<<<<
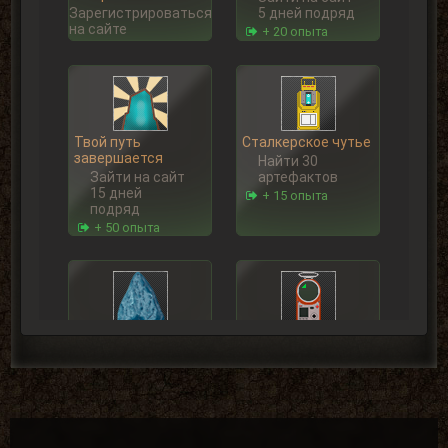
Зарегистрироваться
5 дней подряд
на сайте
+ 20 опыта
Твой путь
Сталкерское чутье
завершается
Найти 30
Зайти на сайт
артефактов
15 дней
+ 15 опыта
подряд
+ 50 опыта
Первые успехи
Искатель
Продать 50
Найти 100
сборок
артефактов
+ 50 опыта
+ 25 опыта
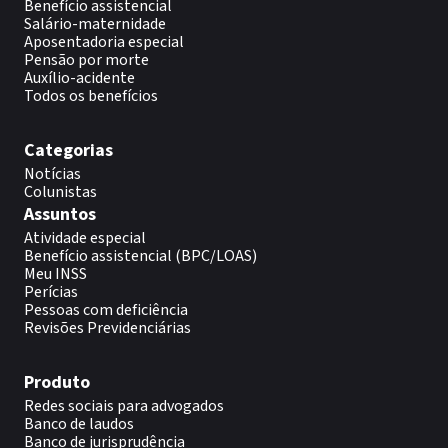
Benefício assistencial
Salário-maternidade
Aposentadoria especial
Pensão por morte
Auxílio-acidente
Todos os benefícios
Categorias
Notícias
Colunistas
Assuntos
Atividade especial
Benefício assistencial (BPC/LOAS)
Meu INSS
Perícias
Pessoas com deficiência
Revisões Previdenciárias
Produto
Redes sociais para advogados
Banco de laudos
Banco de jurisprudência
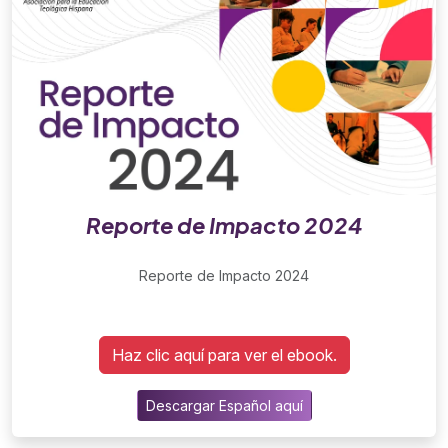
Reporte de Impacto 2024
Reporte de Impacto 2024
Haz clic aquí para ver el ebook.
Descargar Español aquí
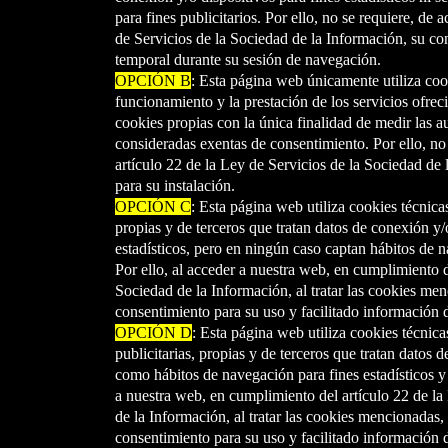
para fines publicitarios. Por ello, no se requiere, de 
de Servicios de la Sociedad de la Información, su co
temporal durante su sesión de navegación.
OPCIÓN B
: Esta página web únicamente utiliza coo
funcionamiento y la prestación de los servicios ofrec
cookies propias con la única finalidad de medir las a
consideradas exentas de consentimiento. Por ello, no
artículo 22 de la Ley de Servicios de la Sociedad de
para su instalación.
OPCIÓN C
: Esta página web utiliza cookies técnicas
propias y de terceros que tratan datos de conexión y/o
estadísticos, pero en ningún caso captan hábitos de n
Por ello, al acceder a nuestra web, en cumplimiento d
Sociedad de la Información, al tratar las cookies men
consentimiento para su uso y facilitado información 
OPCIÓN D
: Esta página web utiliza cookies técnica
publicitarias, propias y de terceros que tratan datos d
como hábitos de navegación para fines estadísticos y p
a nuestra web, en cumplimiento del artículo 22 de la
de la Información, al tratar las cookies mencionadas,
consentimiento para su uso y facilitado información 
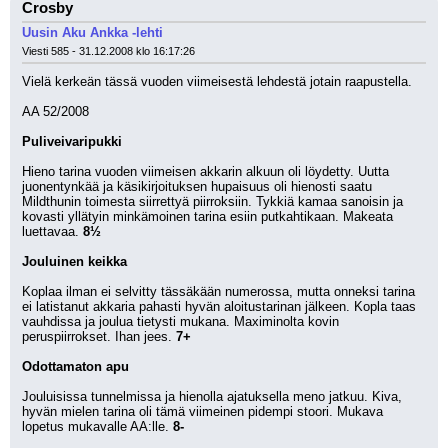
Crosby
Uusin Aku Ankka -lehti
Viesti 585 - 31.12.2008 klo 16:17:26
Vielä kerkeän tässä vuoden viimeisestä lehdestä jotain raapustella. 
AA 52/2008
Puliveivaripukki
Hieno tarina vuoden viimeisen akkarin alkuun oli löydetty. Uutta 
juonentynkää ja käsikirjoituksen hupaisuus oli hienosti saatu 
Mildthunin toimesta siirrettyä piirroksiin. Tykkiä kamaa sanoisin ja 
kovasti yllätyin minkämoinen tarina esiin putkahtikaan. Makeata 
luettavaa. 
8½
Jouluinen keikka
Koplaa ilman ei selvitty tässäkään numerossa, mutta onneksi tarina 
ei latistanut akkaria pahasti hyvän aloitustarinan jälkeen. Kopla taas 
vauhdissa ja joulua tietysti mukana. Maximinolta kovin 
peruspiirrokset. Ihan jees. 
7+
Odottamaton apu
Jouluisissa tunnelmissa ja hienolla ajatuksella meno jatkuu. Kiva, 
hyvän mielen tarina oli tämä viimeinen pidempi stoori. Mukava 
lopetus mukavalle AA:lle. 
8-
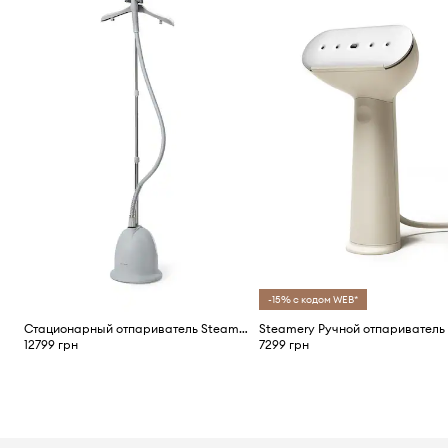
-15% с кодом WEB*
Стационарный отпариватель Steamery Cumulus Home Steamer
12799 грн
7299 грн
>>>>
Only the text of the records above is to be reproduced, exactly as given; the pictures are dropped.

◆ Exercise solution ◆
Зарегистрироваться
5 дней подряд
на сайте
+ 20 опыта
Твой путь
Сталкерское чутье
завершается
Найти 30
Зайти на сайт
артефактов
15 дней
+ 15 опыта
подряд
+ 50 опыта
Первые успехи
Искатель
Продать 50
Найти 100
сборок
артефактов
+ 50 опыта
+ 25 опыта
Benefício assistencial
Salário-maternidade
Aposentadoria especial
Pensão por morte
Auxílio-acidente
Todos os benefícios
Categorias
Notícias
Colunistas
Assuntos
Atividade especial
Benefício assistencial (BPC/LOAS)
Meu INSS
Perícias
Pessoas com deficiência
Revisões Previdenciárias
Produto
Redes sociais para advogados
Banco de laudos
Banco de jurisprudência
Reporte de Impacto 2024
Reporte de Impacto 2024
Haz clic aquí para ver el ebook.
Descargar Español aquí
para fines publicitarios. Por ello, no se requiere, de 
de Servicios de la Sociedad de la Información, su co
temporal durante su sesión de navegación.
OPCIÓN B
: Esta página web únicamente utiliza coo
funcionamiento y la prestación de los servicios ofrec
cookies propias con la única finalidad de medir las a
consideradas exentas de consentimiento. Por ello, no
artículo 22 de la Ley de Servicios de la Sociedad de
para su instalación.
OPCIÓN C
: Esta página web utiliza cookies técnicas
propias y de terceros que tratan datos de conexión y/o
estadísticos, pero en ningún caso captan hábitos de n
Por ello, al acceder a nuestra web, en cumplimiento d
Sociedad de la Información, al tratar las cookies men
consentimiento para su uso y facilitado información 
OPCIÓN D
: Esta página web utiliza cookies técnica
publicitarias, propias y de terceros que tratan datos d
como hábitos de navegación para fines estadísticos y p
a nuestra web, en cumplimiento del artículo 22 de la
de la Información, al tratar las cookies mencionadas,
consentimiento para su uso y facilitado información 
Crosby
Uusin Aku Ankka -lehti
Viesti 585 - 31.12.2008 klo 16:17:26
Vielä kerkeän tässä vuoden viimeisestä lehdestä jotain raapustella. 
AA 52/2008
Puliveivaripukki
Hieno tarina vuoden viimeisen akkarin alkuun oli löydetty. Uutta 
juonentynkää ja käsikirjoituksen hupaisuus oli hienosti saatu 
Mildthunin toimesta siirrettyä piirroksiin. Tykkiä kamaa sanoisin ja 
kovasti yllätyin minkämoinen tarina esiin putkahtikaan. Makeata 
luettavaa. 
8½
Jouluinen keikka
Koplaa ilman ei selvitty tässäkään numerossa, mutta onneksi tarina 
ei latistanut akkaria pahasti hyvän aloitustarinan jälkeen. Kopla taas 
vauhdissa ja joulua tietysti mukana. Maximinolta kovin 
peruspiirrokset. Ihan jees. 
7+
Odottamaton apu
Jouluisissa tunnelmissa ja hienolla ajatuksella meno jatkuu. Kiva, 
hyvän mielen tarina oli tämä viimeinen pidempi stoori. Mukava 
lopetus mukavalle AA:lle. 
8-
-15% с кодом WEB*
Стационарный отпариватель Steamery Cumulus Home Steamer
12799 грн
7299 грн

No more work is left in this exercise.